Funding was held harmless for proven prevention programs such as Children and Families in Need of Services (CINS/FINS), Intensive Delinquency Diversion Services (IDDS) and Juvenile Assessment Centers (JACs).

Juvenile Justice Bills

Bills that passed:

Juvenile Detention
HB 5401 expands the definition of detention care to now include alternatives such as respite care. Instead of paying detention costs, counties would be required to pay the costs of respite care. This will provide the state with a net savings of $2 million.

Prekindergarten through Grade 12 Education Funding
HB 5101 requires school districts to provide discretionary local effort funds (up to the state average and/or state compression funding) for all juvenile justice education students. This amounts to additional funding of $100 to $400 per youth depending on the district.

Juvenile Justice
HB 173 allows the DJJ to pay up to $5,000 in funeral expenses for children who die in DJJ custody, and authorizes mother-infant programs.

Bills that failed:

Juvenile Justice Education
HB 949 passed in the House, was amended by the Senate and then died in returning messages on the final day of session. This bill would have improved the accountability and delivery of educational services to students within the DJJ, and created individualized transition plans.

Zero Tolerance
SB 1886 was passed on the Senate floor during the final week of session, but its House companion, HB 1445, never made it out of the House K-20 Competitiveness Subcommittee. This bill would have clarified current law to state that petty acts of misconduct and some misdemeanor offenses are not threats to school safety.

Juvenile Expunction
HB 497 passed the House and subsequently died in the Senate Criminal Justice Committee. This bill would have allowed minors with certain felony arrests to expunge their non-judicial arrest record upon successful completion of pre- or post-arrest diversion programs.
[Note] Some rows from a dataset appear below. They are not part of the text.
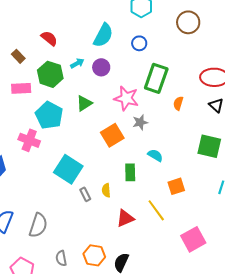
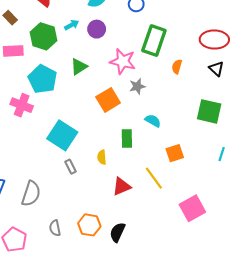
gray rectangle: (85, 194) -> (71, 167), moved

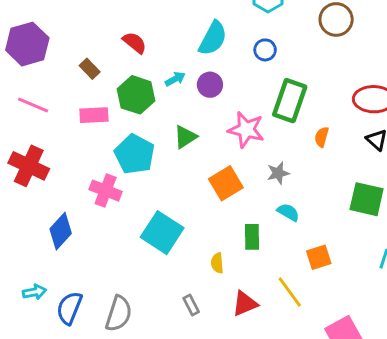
gray star: (137, 86) -> (278, 173), moved
gray rectangle: (71, 167) -> (191, 305), moved

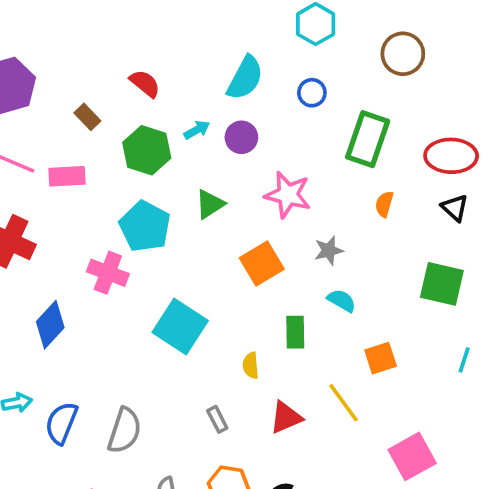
green rectangle: (290, 101) -> (368, 139), moved
pink rectangle: (94, 115) -> (67, 176), moved

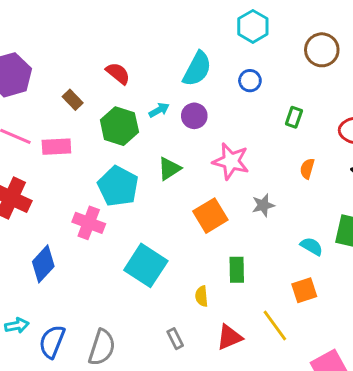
green rectangle: (368, 139) -> (294, 117), size x0.5
cyan semicircle: (342, 301) -> (312, 246), moved

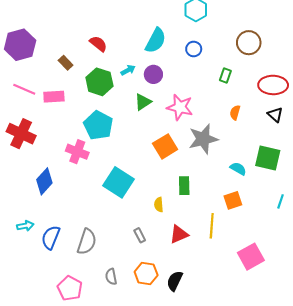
brown circle: (322, 50) -> (249, 43), moved
green triangle: (169, 169) -> (143, 102), moved
gray star: (263, 205) -> (203, 139), size x1.8
yellow line: (275, 325) -> (212, 226), turned 40

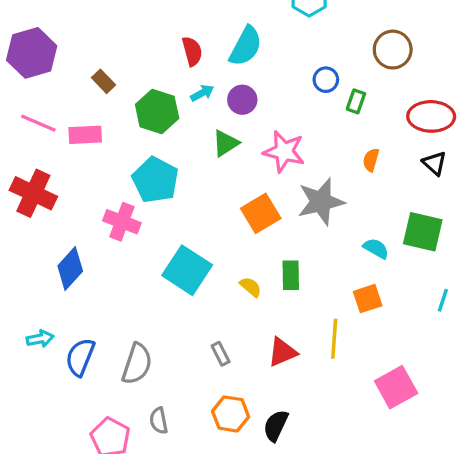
red semicircle: (98, 44) -> (192, 51), moved, turned 36
blue circle: (194, 49) -> (326, 80), moved
yellow semicircle: (159, 205) -> (251, 287), moved, turned 136
gray semicircle: (111, 277) -> (159, 421), moved

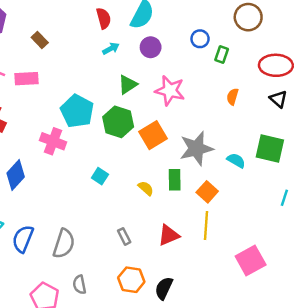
purple circle: (242, 100) -> (151, 47), moved
green hexagon: (157, 111) -> (118, 122), moved
gray star: (321, 202) -> (196, 148), moved
cyan square: (187, 270) -> (100, 176), size x0.5
orange square: (368, 299) -> (207, 192), moved, turned -30

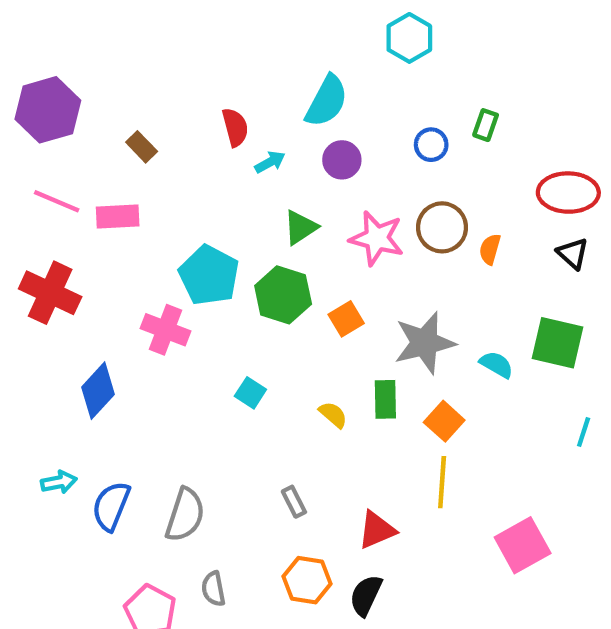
brown circle: (248, 17) -> (442, 227), moved
red semicircle: (104, 18) -> (235, 127), moved
green rectangle: (222, 54) -> (486, 125), moved
orange square: (153, 135) -> (346, 319), size x0.7
red triangle: (169, 235) -> (377, 530), moved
Parole of Juvenile Offenders
HB 005 passed the House, but then died in the Senate Criminal Justice Committee. This bill would have allowed juvenile offenders who were 18 when they committed a non-homicide offense, but who were sentenced to life imprisonment, to be eligible for resentencing if they have been incarcerated for the minimum period.

Other Issues

Background Screenings
A comprehensive background screening bill passed both chambers unanimously. Among other things, the bill exempts volunteers, relatives, physicians, nurses and other professionals licensed by the DOH from Level 2 background screenings, and requires LiveScan vendors to meet certain standards. The bill also creates a new, cutting-edge background screening clearinghouse that must be up and running by September 2013. If approved by the Governor, the following provisions take effect upon becoming law:

  • Creation of the Care Provider Background Screening Clearinghouse (Clearinghouse) to create a single “program” of screening individuals and will allow for the results of criminal history checks of persons acting as covered care providers to be shared among the specified agencies;
  • Exemption of the following from screening or rescreening: mental health personnel working in hospitals with less than 15 hours of direct contact with adult patients per week in a hospital; Certified Nursing Assistant applicants who have successfully passed background screening within 90 days of applying for certification; law enforcement officers who work or volunteer in summer camps and other facilities such as foster group homes and residential child-caring agencies; and certain volunteers, relatives of clients, and attorneys who provide services through a direct service provider that has a contractual relationship with the Department of Elder Affairs;
  • Requirement that electronic fingerprinting vendors use technology systems that are compliant with the systems used by the Florida Department of Law Enforcement;
  • Allowing employers to hire an employee for training and orientation before the screening is complete, provided the employee does not have any contact with clients until successful completion of the screening; and
  • Creation of background screening requirements related to the Division of Vocational Rehabilitation within the Department of Education.